(Records for the task Opens)

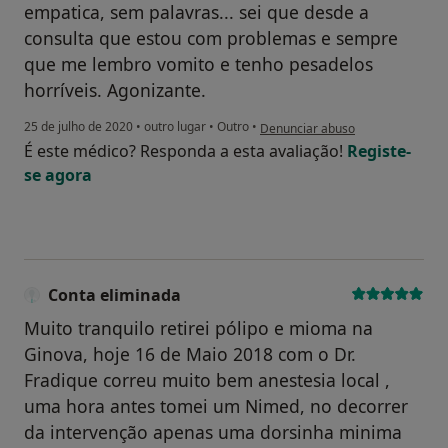
empatica, sem palavras... sei que desde a
consulta que estou com problemas e sempre
que me lembro vomito e tenho pesadelos
horríveis. Agonizante.
na opinião do utilizador As
25 de julho de 2020
•
outro lugar
•
Outro
•
Denunciar abuso
É este médico? Responda a esta avaliação!
Registe-
se agora
Conta eliminada
Muito tranquilo retirei pólipo e mioma na
Ginova, hoje 16 de Maio 2018 com o Dr.
Fradique correu muito bem anestesia local ,
uma hora antes tomei um Nimed, no decorrer
da intervenção apenas uma dorsinha minima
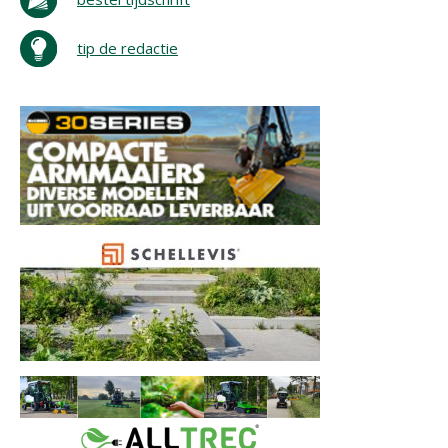
tip de redactie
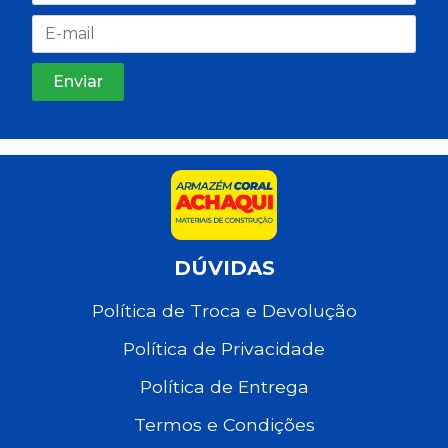
DÚVIDAS
Política de Troca e Devolução
Política de Privacidade
Política de Entrega
Termos e Condições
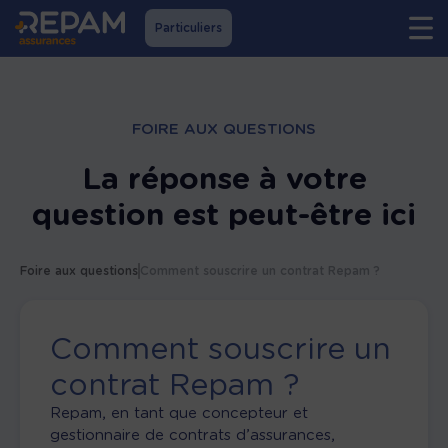
Particuliers
FOIRE AUX QUESTIONS
La réponse à votre
question est peut-être ici
Foire aux questions
Comment souscrire un contrat Repam ?
Comment souscrire un
contrat Repam ?
Repam, en tant que concepteur et
gestionnaire de contrats d’assurances,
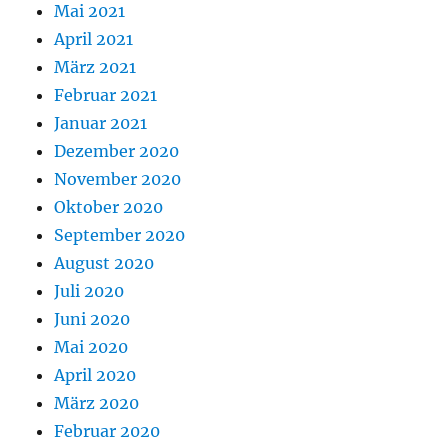
Mai 2021
April 2021
März 2021
Februar 2021
Januar 2021
Dezember 2020
November 2020
Oktober 2020
September 2020
August 2020
Juli 2020
Juni 2020
Mai 2020
April 2020
März 2020
Februar 2020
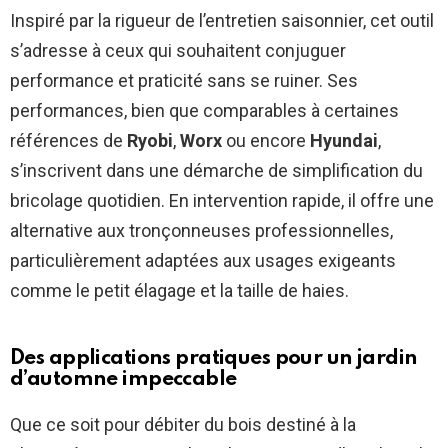
Inspiré par la rigueur de l’entretien saisonnier, cet outil
s’adresse à ceux qui souhaitent conjuguer
performance et praticité sans se ruiner. Ses
performances, bien que comparables à certaines
références de
Ryobi
,
Worx
ou encore
Hyundai
,
s’inscrivent dans une démarche de simplification du
bricolage quotidien. En intervention rapide, il offre une
alternative aux tronçonneuses professionnelles,
particulièrement adaptées aux usages exigeants
comme le petit élagage et la taille de haies.
Des applications pratiques pour un jardin
d’automne impeccable
Que ce soit pour débiter du bois destiné à la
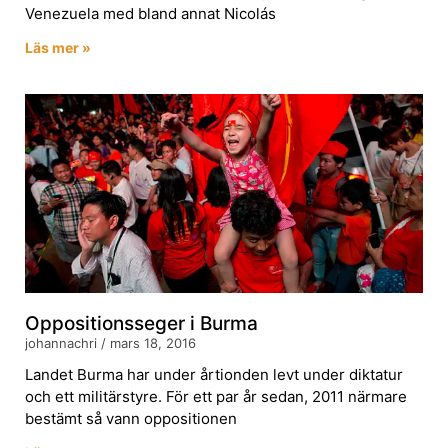
Venezuela med bland annat Nicolás
Läs mer »
Oppositionsseger i Burma
johannachri
mars 18, 2016
Landet Burma har under årtionden levt under diktatur
och ett militärstyre. För ett par år sedan, 2011 närmare
bestämt så vann oppositionen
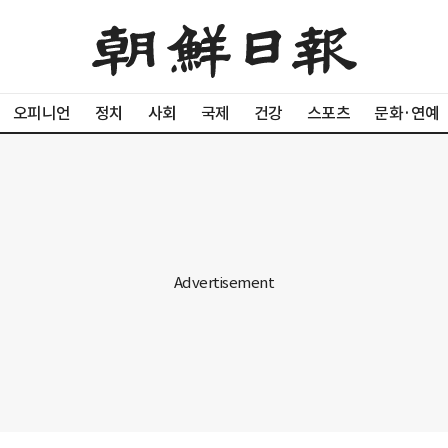
오피니언
정치
사회
국제
건강
스포츠
문화·연예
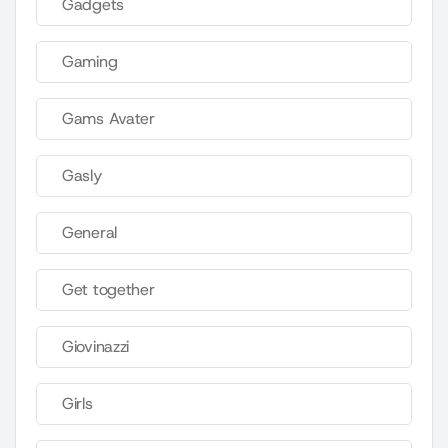
Gadgets
Gaming
Gams Avater
Gasly
General
Get together
Giovinazzi
Girls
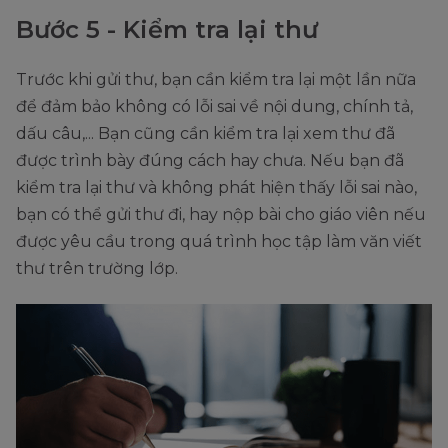
Bước 5 - Kiểm tra lại thư
Trước khi gửi thư, bạn cần kiểm tra lại một lần nữa
để đảm bảo không có lỗi sai về nội dung, chính tả,
dấu câu,... Bạn cũng cần kiểm tra lại xem thư đã
được trình bày đúng cách hay chưa. Nếu bạn đã
kiểm tra lại thư và không phát hiện thấy lỗi sai nào,
bạn có thể gửi thư đi, hay nộp bài cho giáo viên nếu
được yêu cầu trong quá trình học tập làm văn viết
thư trên trường lớp.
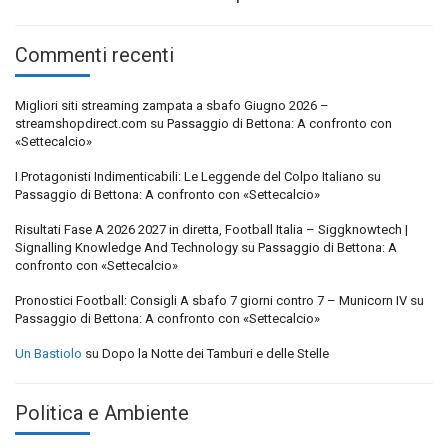
Commenti recenti
Migliori siti streaming zampata a sbafo Giugno 2026 –
streamshopdirect.com
su
Passaggio di Bettona: A confronto con
«Settecalcio»
I Protagonisti Indimenticabili: Le Leggende del Colpo Italiano
su
Passaggio di Bettona: A confronto con «Settecalcio»
Risultati Fase A 2026 2027 in diretta, Football Italia – Siggknowtech |
Signalling Knowledge And Technology
su
Passaggio di Bettona: A
confronto con «Settecalcio»
Pronostici Football: Consigli A sbafo 7 giorni contro 7 – Municorn IV
su
Passaggio di Bettona: A confronto con «Settecalcio»
Un Bastiolo
su
Dopo la Notte dei Tamburi e delle Stelle
Politica e Ambiente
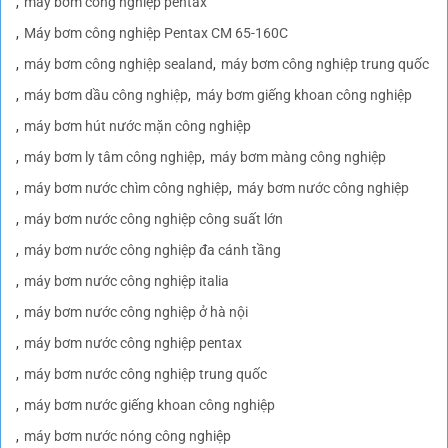
máy bơm công nghiệp pentax
Máy bơm công nghiệp Pentax CM 65-160C
máy bơm công nghiệp sealand
máy bơm công nghiệp trung quốc
máy bơm dầu công nghiệp
máy bơm giếng khoan công nghiệp
máy bơm hút nước mặn công nghiệp
máy bơm ly tâm công nghiệp
máy bơm màng công nghiệp
máy bơm nước chìm công nghiệp
máy bơm nước công nghiệp
máy bơm nước công nghiệp công suất lớn
máy bơm nước công nghiệp đa cánh tầng
máy bơm nước công nghiệp italia
máy bơm nước công nghiệp ở hà nội
máy bơm nước công nghiệp pentax
máy bơm nước công nghiệp trung quốc
máy bơm nước giếng khoan công nghiệp
máy bơm nước nóng công nghiệp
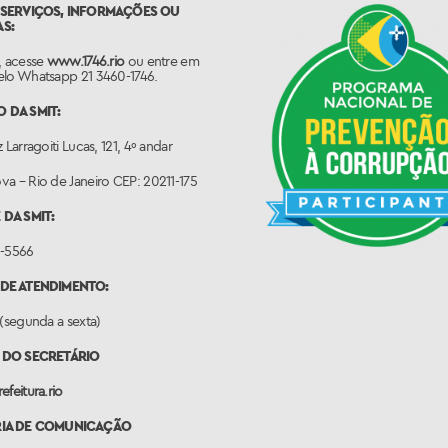
 SERVIÇOS, INFORMAÇÕES OU
S:
, acesse
www.1746.rio
ou entre em
elo Whatsapp 21 3460-1746.
 DA SMIT:
 Larragoiti Lucas, 121, 4º andar
a – Rio de Janeiro CEP: 20211-175
 DA SMIT:
0-5566
DE ATENDIMENTO:
 (segunda a sexta)
 DO SECRETÁRIO
efeitura.rio
RIA DE COMUNICAÇÃO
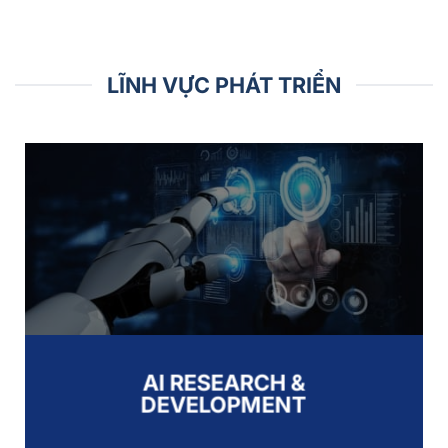
LĨNH VỰC PHÁT TRIỂN
AI RESEARCH &
DEVELOPMENT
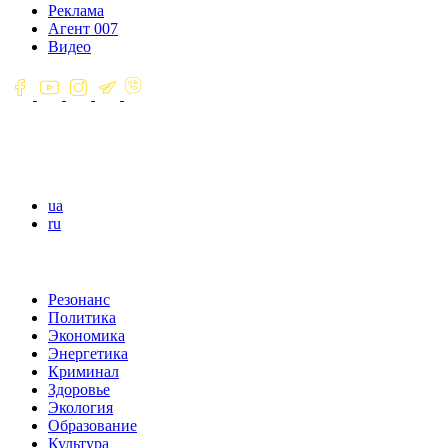
Реклама
Агент 007
Видео
ua
ru
Резонанс
Политика
Экономика
Энергетика
Криминал
Здоровье
Экология
Образование
Культура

(Records for the task Closes)

• Task directions: For this exercise, return every entry verbatim and omit all pictures.

• Problem solution:
empatica, sem palavras... sei que desde a
consulta que estou com problemas e sempre
que me lembro vomito e tenho pesadelos
horríveis. Agonizante.
na opinião do utilizador As
25 de julho de 2020
•
outro lugar
•
Outro
•
Denunciar abuso
É este médico? Responda a esta avaliação!
Registe-
se agora
Conta eliminada
Muito tranquilo retirei pólipo e mioma na
Ginova, hoje 16 de Maio 2018 com o Dr.
Fradique correu muito bem anestesia local ,
uma hora antes tomei um Nimed, no decorrer
da intervenção apenas uma dorsinha minima
tip de redactie
DÚVIDAS
Política de Troca e Devolução
Política de Privacidade
Política de Entrega
Termos e Condições
Particuliers
FOIRE AUX QUESTIONS
La réponse à votre
question est peut-être ici
Foire aux questions
Comment souscrire un contrat Repam ?
Comment souscrire un
contrat Repam ?
Repam, en tant que concepteur et
gestionnaire de contrats d’assurances,
Mai 2021
April 2021
März 2021
Februar 2021
Januar 2021
Dezember 2020
November 2020
Oktober 2020
September 2020
August 2020
Juli 2020
Juni 2020
Mai 2020
April 2020
März 2020
Februar 2020
Inspiré par la rigueur de l’entretien saisonnier, cet outil
s’adresse à ceux qui souhaitent conjuguer
performance et praticité sans se ruiner. Ses
performances, bien que comparables à certaines
références de
Ryobi
,
Worx
ou encore
Hyundai
,
s’inscrivent dans une démarche de simplification du
bricolage quotidien. En intervention rapide, il offre une
alternative aux tronçonneuses professionnelles,
particulièrement adaptées aux usages exigeants
comme le petit élagage et la taille de haies.
Des applications pratiques pour un jardin
d’automne impeccable
Que ce soit pour débiter du bois destiné à la
Venezuela med bland annat Nicolás
Läs mer »
Oppositionsseger i Burma
johannachri
mars 18, 2016
Landet Burma har under årtionden levt under diktatur
och ett militärstyre. För ett par år sedan, 2011 närmare
bestämt så vann oppositionen
오피니언
정치
사회
국제
건강
스포츠
문화·연예
Gadgets
Gaming
Gams Avater
Gasly
General
Get together
Giovinazzi
Girls
Bước 5 - Kiểm tra lại thư
Trước khi gửi thư, bạn cần kiểm tra lại một lần nữa
để đảm bảo không có lỗi sai về nội dung, chính tả,
dấu câu,... Bạn cũng cần kiểm tra lại xem thư đã
được trình bày đúng cách hay chưa. Nếu bạn đã
kiểm tra lại thư và không phát hiện thấy lỗi sai nào,
bạn có thể gửi thư đi, hay nộp bài cho giáo viên nếu
được yêu cầu trong quá trình học tập làm văn viết
thư trên trường lớp.
Commenti recenti
Migliori siti streaming zampata a sbafo Giugno 2026 –
streamshopdirect.com
su
Passaggio di Bettona: A confronto con
«Settecalcio»
I Protagonisti Indimenticabili: Le Leggende del Colpo Italiano
su
Passaggio di Bettona: A confronto con «Settecalcio»
Risultati Fase A 2026 2027 in diretta, Football Italia – Siggknowtech |
Signalling Knowledge And Technology
su
Passaggio di Bettona: A
confronto con «Settecalcio»
Pronostici Football: Consigli A sbafo 7 giorni contro 7 – Municorn IV
su
Passaggio di Bettona: A confronto con «Settecalcio»
Un Bastiolo
su
Dopo la Notte dei Tamburi e delle Stelle
Politica e Ambiente
máy bơm công nghiệp pentax
Máy bơm công nghiệp Pentax CM 65-160C
máy bơm công nghiệp sealand
máy bơm công nghiệp trung quốc
máy bơm dầu công nghiệp
máy bơm giếng khoan công nghiệp
máy bơm hút nước mặn công nghiệp
máy bơm ly tâm công nghiệp
máy bơm màng công nghiệp
máy bơm nước chìm công nghiệp
máy bơm nước công nghiệp
máy bơm nước công nghiệp công suất lớn
máy bơm nước công nghiệp đa cánh tầng
máy bơm nước công nghiệp italia
máy bơm nước công nghiệp ở hà nội
máy bơm nước công nghiệp pentax
máy bơm nước công nghiệp trung quốc
máy bơm nước giếng khoan công nghiệp
máy bơm nước nóng công nghiệp
 SERVIÇOS, INFORMAÇÕES OU
S:
, acesse
www.1746.rio
ou entre em
elo Whatsapp 21 3460-1746.
 DA SMIT:
 Larragoiti Lucas, 121, 4º andar
a – Rio de Janeiro CEP: 20211-175
 DA SMIT:
0-5566
DE ATENDIMENTO:
 (segunda a sexta)
 DO SECRETÁRIO
efeitura.rio
RIA DE COMUNICAÇÃO
LĨNH VỰC PHÁT TRIỂN
AI RESEARCH &
DEVELOPMENT
Реклама
Агент 007
Видео
ua
ru
Резонанс
Политика
Экономика
Энергетика
Криминал
Здоровье
Экология
Образование
Культура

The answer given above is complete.